2ème chambre A, 18 décembre 2024 — 23/08715
Texte intégral
N° RG 23/08715 - N° Portalis DBVX-V-B7H-PJZZ
Décision du
TJ hors JAF, JEX, JLD, J. EXPRO, JCP de [Localité 8]
Au fond
du 15 novembre 2023
RG : 21/04946
ch 9 Cab 09 F
[O]
C/
LA PROCUREURE GENERALE
RÉPUBLIQUE FRANÇAISE
AU NOM DU PEUPLE FRANÇAIS
COUR D'APPEL DE LYON
2ème chambre A
ARRET DU 18 Décembre 2024
APPELANT :
M. [M] [X] [O]
né le 3 septembre 2002 à [Localité 9] (Guinée)
[Adresse 3]
[Localité 1]
Représenté par Me Morade ZOUINE de la SCP COUDERC - ZOUINE, avocat au barreau de LYON, toque : 891
INTIMEE :
Mme LA PROCUREURE GENERALE
[Adresse 2]
[Localité 4]
représentée par Laurence CHRISTOPHLE, substitute générale
* * * * * *
Date de clôture de l'instruction : 21 Mai 2024
Date des plaidoiries tenues en audience publique : 13 Novembre 2024
Date de mise à disposition : 18 Décembre 2024
Composition de la Cour lors des débats et du délibéré :
- Isabelle BORDENAVE, présidente
- Géraldine AUVOLAT, conseillère
- Sophie CARRERE, conseillère
assistés pendant les débats de Sophie PENEAUD, greffière
En présence de [D] [A], assistante de justice et Mme [Y], stagiaire dans le cadre du service civique.
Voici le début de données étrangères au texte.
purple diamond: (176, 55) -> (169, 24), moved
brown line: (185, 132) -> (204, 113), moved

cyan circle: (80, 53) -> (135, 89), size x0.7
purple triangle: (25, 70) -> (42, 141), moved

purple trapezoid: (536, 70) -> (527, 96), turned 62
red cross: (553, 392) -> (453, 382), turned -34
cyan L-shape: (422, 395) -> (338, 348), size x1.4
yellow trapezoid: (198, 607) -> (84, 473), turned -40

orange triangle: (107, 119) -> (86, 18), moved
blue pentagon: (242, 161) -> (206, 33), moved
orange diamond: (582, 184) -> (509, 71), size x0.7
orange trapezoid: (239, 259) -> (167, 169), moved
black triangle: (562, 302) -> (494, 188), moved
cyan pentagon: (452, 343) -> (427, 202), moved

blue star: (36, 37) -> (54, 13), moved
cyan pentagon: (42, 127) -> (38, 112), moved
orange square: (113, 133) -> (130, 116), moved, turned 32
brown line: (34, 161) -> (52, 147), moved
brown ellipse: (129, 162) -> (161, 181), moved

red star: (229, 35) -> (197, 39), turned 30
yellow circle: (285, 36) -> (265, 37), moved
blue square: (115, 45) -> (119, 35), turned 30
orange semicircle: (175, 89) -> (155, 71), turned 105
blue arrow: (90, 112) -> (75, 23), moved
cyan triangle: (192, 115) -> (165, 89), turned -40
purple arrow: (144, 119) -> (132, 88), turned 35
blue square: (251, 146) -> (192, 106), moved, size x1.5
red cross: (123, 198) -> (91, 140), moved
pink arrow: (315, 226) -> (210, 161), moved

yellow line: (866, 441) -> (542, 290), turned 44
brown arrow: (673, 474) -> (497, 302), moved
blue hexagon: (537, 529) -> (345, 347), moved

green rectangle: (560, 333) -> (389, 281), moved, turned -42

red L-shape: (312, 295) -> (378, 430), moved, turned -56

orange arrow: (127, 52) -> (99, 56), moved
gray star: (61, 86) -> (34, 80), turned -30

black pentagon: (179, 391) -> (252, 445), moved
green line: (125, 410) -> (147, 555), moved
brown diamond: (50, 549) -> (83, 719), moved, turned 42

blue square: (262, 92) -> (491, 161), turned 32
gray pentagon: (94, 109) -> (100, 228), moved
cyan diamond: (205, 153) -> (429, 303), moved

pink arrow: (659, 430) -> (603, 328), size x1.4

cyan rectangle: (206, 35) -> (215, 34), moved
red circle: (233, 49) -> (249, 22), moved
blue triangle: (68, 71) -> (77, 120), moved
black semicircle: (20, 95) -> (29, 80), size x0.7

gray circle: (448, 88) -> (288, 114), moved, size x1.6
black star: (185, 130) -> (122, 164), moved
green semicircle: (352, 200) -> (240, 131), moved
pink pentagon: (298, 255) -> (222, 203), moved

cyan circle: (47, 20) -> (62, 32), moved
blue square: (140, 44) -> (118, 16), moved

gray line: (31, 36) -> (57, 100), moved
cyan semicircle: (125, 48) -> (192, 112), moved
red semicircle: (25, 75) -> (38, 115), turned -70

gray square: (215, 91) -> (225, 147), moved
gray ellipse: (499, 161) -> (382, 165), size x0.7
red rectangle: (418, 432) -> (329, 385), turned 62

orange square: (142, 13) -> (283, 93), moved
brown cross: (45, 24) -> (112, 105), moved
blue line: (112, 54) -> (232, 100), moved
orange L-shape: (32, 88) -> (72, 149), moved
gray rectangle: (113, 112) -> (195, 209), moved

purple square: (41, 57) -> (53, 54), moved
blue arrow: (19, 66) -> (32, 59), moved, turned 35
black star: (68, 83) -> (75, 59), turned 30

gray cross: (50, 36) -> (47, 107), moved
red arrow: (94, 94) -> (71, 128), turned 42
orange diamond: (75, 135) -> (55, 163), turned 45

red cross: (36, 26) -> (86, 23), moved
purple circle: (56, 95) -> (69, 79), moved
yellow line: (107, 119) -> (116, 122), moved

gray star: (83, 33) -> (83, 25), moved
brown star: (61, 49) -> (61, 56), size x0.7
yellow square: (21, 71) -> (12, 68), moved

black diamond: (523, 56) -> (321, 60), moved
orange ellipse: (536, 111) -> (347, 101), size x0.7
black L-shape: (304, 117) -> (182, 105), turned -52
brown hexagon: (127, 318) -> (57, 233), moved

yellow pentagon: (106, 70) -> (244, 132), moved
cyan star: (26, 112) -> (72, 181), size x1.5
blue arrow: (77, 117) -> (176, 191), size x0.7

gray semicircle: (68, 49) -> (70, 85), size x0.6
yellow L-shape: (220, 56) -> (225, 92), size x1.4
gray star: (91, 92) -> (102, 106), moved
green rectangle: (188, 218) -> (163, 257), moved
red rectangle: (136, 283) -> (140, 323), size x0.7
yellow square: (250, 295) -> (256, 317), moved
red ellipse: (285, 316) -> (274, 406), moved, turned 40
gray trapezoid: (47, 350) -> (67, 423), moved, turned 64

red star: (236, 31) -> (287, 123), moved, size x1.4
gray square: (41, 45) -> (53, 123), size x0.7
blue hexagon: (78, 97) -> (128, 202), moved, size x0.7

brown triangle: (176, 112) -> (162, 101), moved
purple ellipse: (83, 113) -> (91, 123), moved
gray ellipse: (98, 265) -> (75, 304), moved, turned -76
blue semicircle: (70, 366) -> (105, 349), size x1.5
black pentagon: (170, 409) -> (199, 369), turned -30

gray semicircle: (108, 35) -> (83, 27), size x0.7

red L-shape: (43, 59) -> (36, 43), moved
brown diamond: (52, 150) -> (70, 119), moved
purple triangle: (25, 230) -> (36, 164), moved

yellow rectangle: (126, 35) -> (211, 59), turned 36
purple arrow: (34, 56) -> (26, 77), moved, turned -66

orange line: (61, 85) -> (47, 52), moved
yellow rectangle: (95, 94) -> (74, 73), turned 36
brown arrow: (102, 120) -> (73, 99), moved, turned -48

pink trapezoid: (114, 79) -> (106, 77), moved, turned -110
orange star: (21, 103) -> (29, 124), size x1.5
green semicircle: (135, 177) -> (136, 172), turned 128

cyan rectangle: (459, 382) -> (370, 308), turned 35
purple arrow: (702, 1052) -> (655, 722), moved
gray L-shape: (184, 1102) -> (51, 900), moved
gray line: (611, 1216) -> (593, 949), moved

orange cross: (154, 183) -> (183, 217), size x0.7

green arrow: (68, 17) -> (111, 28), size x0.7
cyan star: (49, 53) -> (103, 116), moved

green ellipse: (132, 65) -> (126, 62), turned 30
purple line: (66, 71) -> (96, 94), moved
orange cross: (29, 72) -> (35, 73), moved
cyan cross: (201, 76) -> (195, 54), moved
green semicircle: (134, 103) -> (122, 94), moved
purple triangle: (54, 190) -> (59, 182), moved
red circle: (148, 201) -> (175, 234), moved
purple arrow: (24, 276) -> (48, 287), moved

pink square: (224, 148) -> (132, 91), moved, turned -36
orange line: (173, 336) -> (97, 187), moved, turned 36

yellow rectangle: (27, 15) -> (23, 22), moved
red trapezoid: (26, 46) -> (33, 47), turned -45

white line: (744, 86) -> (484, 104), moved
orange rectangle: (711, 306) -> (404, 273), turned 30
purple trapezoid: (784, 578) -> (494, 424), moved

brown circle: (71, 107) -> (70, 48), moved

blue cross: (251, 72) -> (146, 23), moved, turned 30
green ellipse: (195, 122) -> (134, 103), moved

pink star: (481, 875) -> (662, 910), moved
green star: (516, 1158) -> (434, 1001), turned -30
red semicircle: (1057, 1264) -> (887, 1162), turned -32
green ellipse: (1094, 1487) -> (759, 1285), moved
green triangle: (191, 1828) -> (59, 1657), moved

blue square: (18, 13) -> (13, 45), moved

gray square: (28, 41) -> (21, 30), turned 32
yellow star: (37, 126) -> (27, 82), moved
A l'audience, un membre de la cour a fait le rapport, conformément à l'article 804 du code de procédure civile.
Arrêt Contradictoire rendu publiquement par mise à disposition au greffe de la cour d'appel, les parties en ayant été préalablement avisées dans les conditions prévues à l'article 450 alinéa 2 du code de procédure civile,
Signé par Isabelle BORDENAVE, président, et par Sophie PENEAUD, greffier, auquel la minute a été remise par le magistrat signataire.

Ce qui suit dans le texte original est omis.